= ASSIGNMENT =
Using the entries below, transcribe exactly the line containing "Ecologically Sourced" and each line that follows it to the end.

Collected data entries
::::
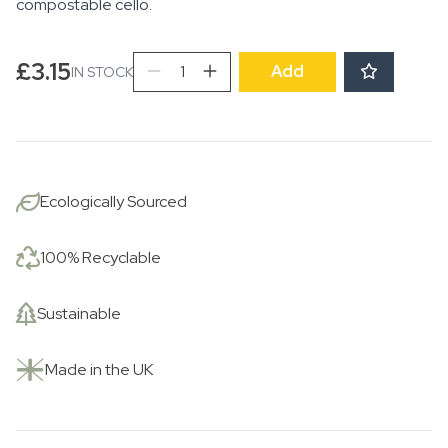
compostable cello.
Rising
£
3.15
Add
IN STOCK
Sun
with
Trees
quantity
Ecologically Sourced
100% Recyclable
Sustainable
Made in the UK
::::
= OUTPUT FOR THIS EXERCISE =
Ecologically Sourced
100% Recyclable
Sustainable
Made in the UK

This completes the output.